W historycznym, opuszczonym domku winiarskim przy ul. Ceglanej 3 ma powstać miejskie centrum edukacji winiarskiej i punkt informacyjny.
Historia domu winiarskiego z ul. Ceglanej sięga 1872 r. Stanął przy Wzgórzu Winnym, pośród winnic. Na zdjęciu z początków XX wieku ze zbiorów Muzeum Ziemi Lubuskiej widać, że był jednym z nielicznych budynków w okolicy, otoczony przez winnice i sady.
Dziś panorama tej części Zielonej Góry zmieniła się diametralnie, ale ceglany domek w niemal niezmienionej formie wciąż stoi, i to w ważnym turystycznie miejscu – bardzo blisko Palmiarni i miejskiej winnicy na Wzgórzu Winnym. Przeplata się tu zresztą historia przed- i powojennego zielonogórskiego winiarstwa. Tuż obok znajduje się dom, w którym mieszkał Grzegorz Zarugiewicz, chyba najważniejszy powojenny winiarz Zielonej Góry, który umiejętność uprawy winorośli przywiózł z Zaleszczyk na Podolu.
W 2016 r. ówczesne władze Zielonej Góry chciały wyburzyć należący do miasta dom z ulicy Ceglanej, wysiedliły z niego mieszkańców. Konserwator zabytków nie zgodziła się jednak na rozbiórkę (budynek jest wpisany do ewidencji zabytków), a w obronie budynku stanęli społecznicy i m.in. obecny prezydent Marcin Pabierowski, wtedy radny Platformy Obywatelskiej.
Od prawie 10 lat budynek stoi pusty, z zamurowanymi oknami. Miasto chce, by to się zmieniło. W ceglanym budynku ma powstać miejskie centrum edukacji winiarskiej i punkt informacyjny.

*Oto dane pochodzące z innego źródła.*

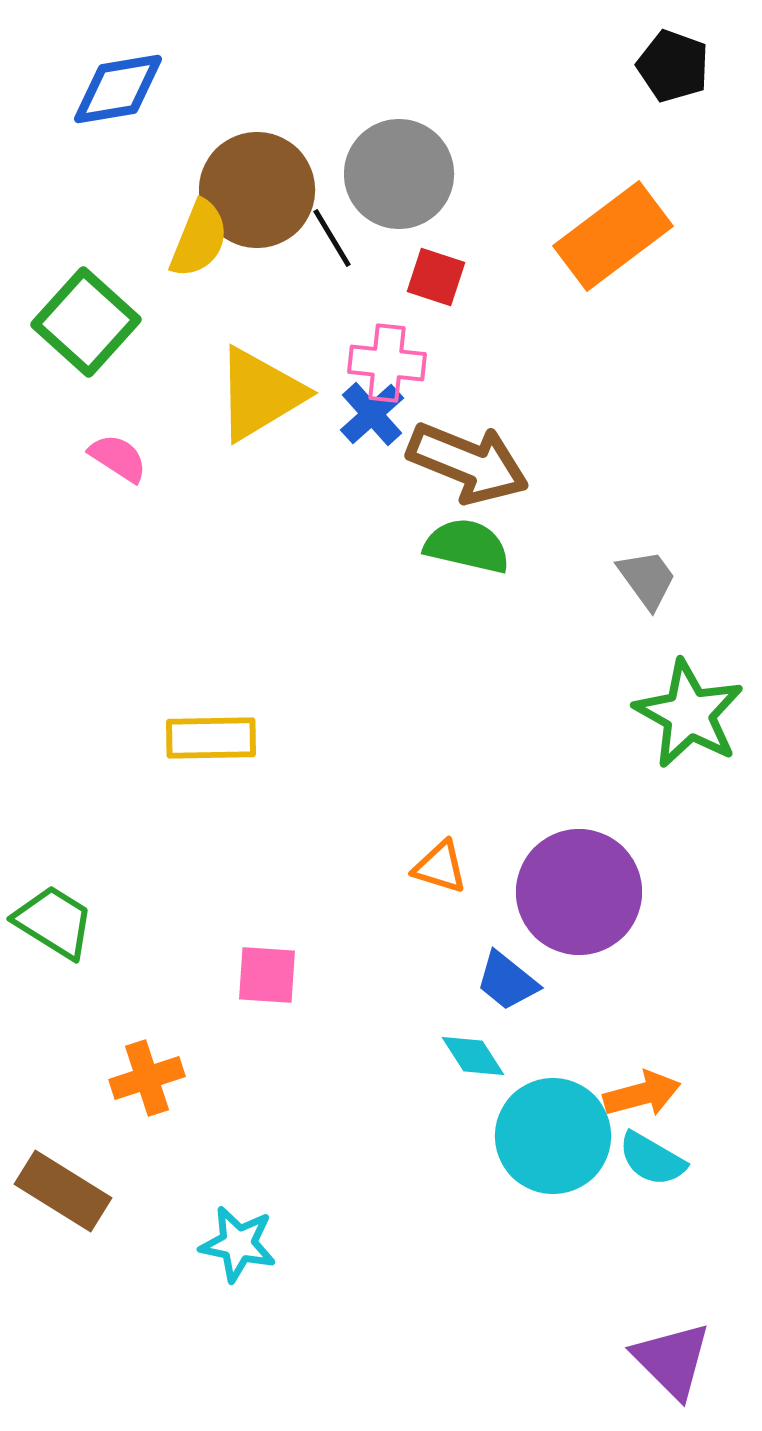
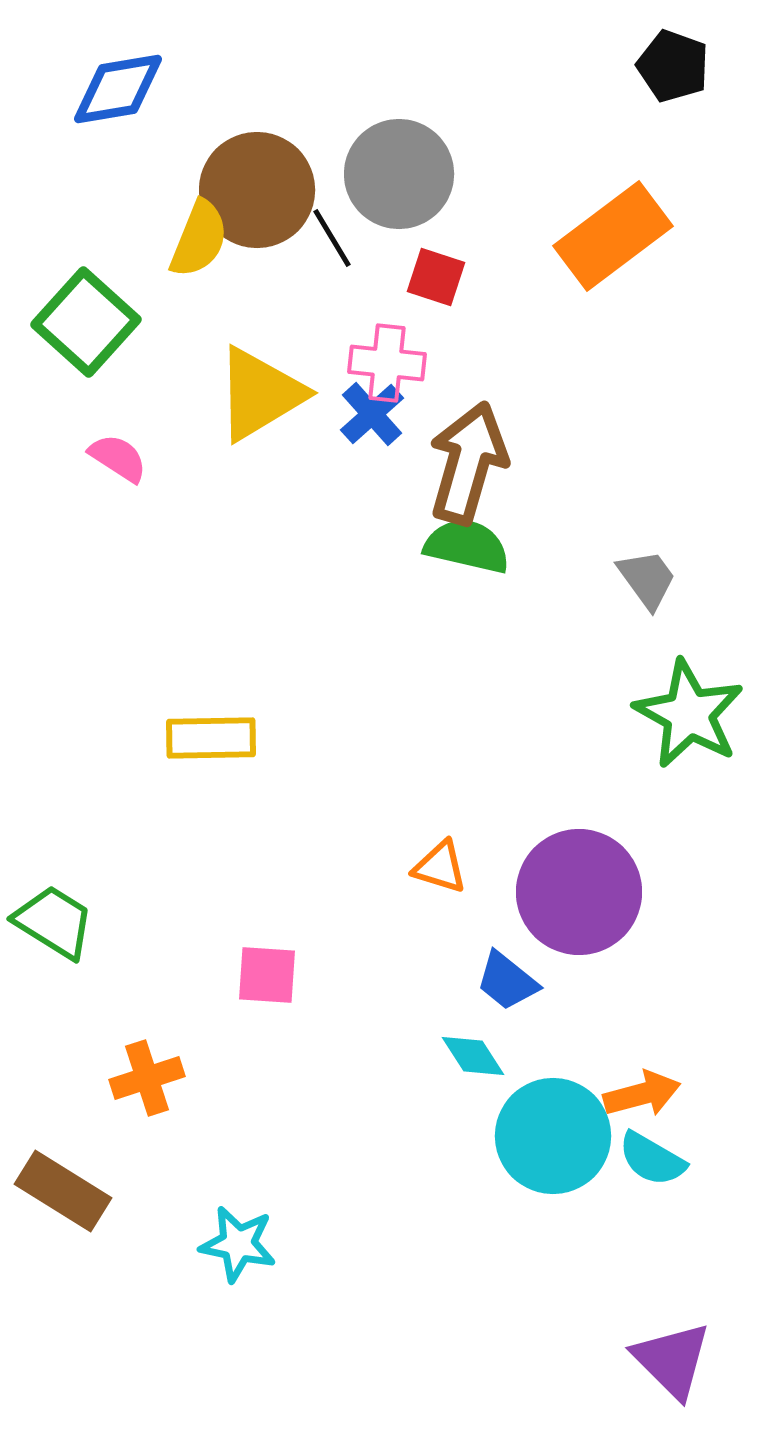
brown arrow: rotated 96 degrees counterclockwise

– Na szczęście budynek zachował się w swojej pierwotnej formie architektonicznej. Chcemy go zachować, ożywić. Zielonogórzanie i turyści będą mogli się tu zatrzymać, poznać historię tego miejsca i winiarskiej Zielonej Góry. Będziemy prowadzili szereg działań edukacyjnych dla młodzieży. Uczyli ich nasadzeń, uwrażliwiali na winiarstwo – mówił w środę na konferencji prasowej prezydent Zielonej Góry Marcin Pabierowski.
Prezydent podkreślał, że winiarstwo jest niezwykle ważnym elementem Zielonej Góry. – Wyróżniamy się w skali kraju winiarską historią i kulturą. Musimy to wykorzystać, promować, przyciągać turystów. Kładę na to ogromny nacisk.
Krzysztof Fedorowicz, winiarz z winnicy Miłosz w Łazie, a od niedawna miejski winogrodnik (formalnie specjalista ds. kultury winiarskiej), podkreślał, że celem nowego centrum ma być zaszczepienie mieszkańcom tradycji związanych z uprawą winnego krzewu. – Winorośl to nie tylko wino. To przyroda, bioróżnorodność, ekologia. Mam nadzieję, że będą tu przychodziły klasy ze szkół podstawowych i średnich. Będziemy szli na winnicę na Wzgórzu Winnym, uczyli się przycinać krzewy.
Joanna Malon, wiceprzewodnicząca rady miasta z PO, mówiła, że miasta i regiony płacą często ogromne pieniądze, by wykreować swoją markę. – Zielona Góra ma to za darmo i już teraz. To winiarstwo. Dbanie o winiarską markę Zielonej Góry jest naszym obowiązkiem. Trzeba zrobić wszystko, co możliwe, żebyśmy byli stolicą polskiego wina. To korzyści w sferze ekonomicznej, turystycznej. Po prostu opłaca nam się dbać o to, co dostaliśmy w spadku od historii.
Prezydent Marcin Pabierowski podkreślał też, że miasto remontuje Salę Szeptów, czyli historyczną piwnicę winiarską przy ul. Sowińskiego 3. Jest jedną z największych w mieście, ma 40 metrów długości. Dzierżawi ją Fundacja Tłocznia. Remont skończy się w czerwcu, piwnicę będzie można obejrzeć podczas Dni Otwartych Piwnic Winiarskich.